The problem of the Late Meso-Cenozoic tectonics and geodynamics of the southern framing of the Siberian Platform is discussed. This area abounds in Late Meso-Cenozoic structures composed of sedimentary deposits. Analysis of voluminous geologo-stratigraphic, geophysical, and geochronological (track dating) data showed that these structures, including the Baikal Rift Zone, resulted from the far-range impact of two collisions related to the prolonged convergence of the North China and Indian continents with Eurasia, which took place in the Late Jurassic–Paleocene and Cenozoic, respectively.

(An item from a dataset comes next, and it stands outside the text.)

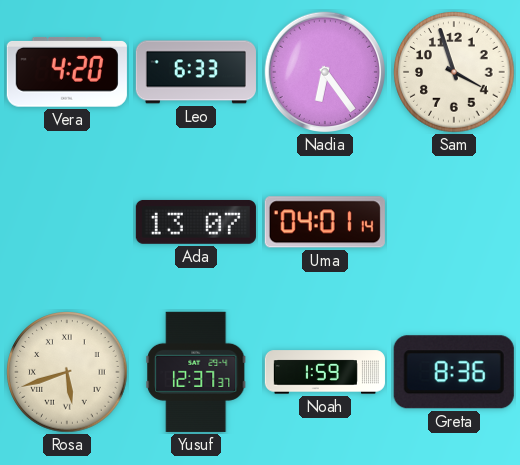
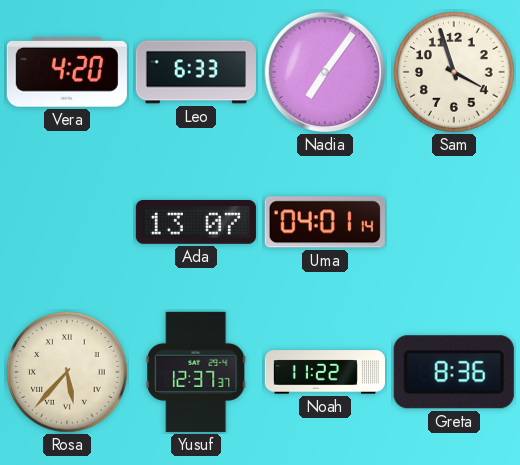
Nadia: 6:24 -> 7:06
Rosa: 5:42 -> 5:37
Noah: 1:59 -> 11:22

The synchronous occurrence of two great tectonic events led to the formation of a complex structure and a sedimentary basin, which are of different geodynamic nature and cannot be united into the same sequence of Late Cretaceous–Cenozoic formation of the Baikal Rift Zone. The Baikal system of shears and conjugate rifts formed in the Pliocene–Quaternary as a result of the far-range impact of the Indo-Eurasian collision. The latter led to the accumulation of the upper layered undeformed seismostratigraphic complex in all three Baikal basins. The sediments in Central Baikal are up to 3 km thick, and in the Selenga River valley they reach 5–6 km in thickness. The active intracontinental rift structures are characterized by zonal sedimentation. The middle layered deformed seismostratigraphic complex 1–1.5 km thick is recognized in all three Baikal basins and is similar to the Upper Oligocene–Lower Pliocene sediments of lacustrine-littoral, deltaic, and lacustrine facies widespread throughout the Baikal and Altai–Sayan regions and in Mongolia, where they formed in the environments of large lake systems. As a result of the deformations caused by the Indo-Eurasian collision, the Upper Oligocene–Lower Pliocene sediments were involved in the Pliocene–Quaternary ramp and unilateral-ramp structures in intermontane basins of the Altai–Sayan region and in Mongolia. The lower seismically transparent seismostratigraphic complex occurs only in South Baikal and Central Baikal. It is 1 km thick in the east and up to 45 km thick in the west. The complex is a fragment of the Late Cretaceous–Paleogene lacustrine-river sediments of the large fore-Baikal piedmont basin, which formed at the final stage of evolution of the vast Mongolo-Okhotsk orogen.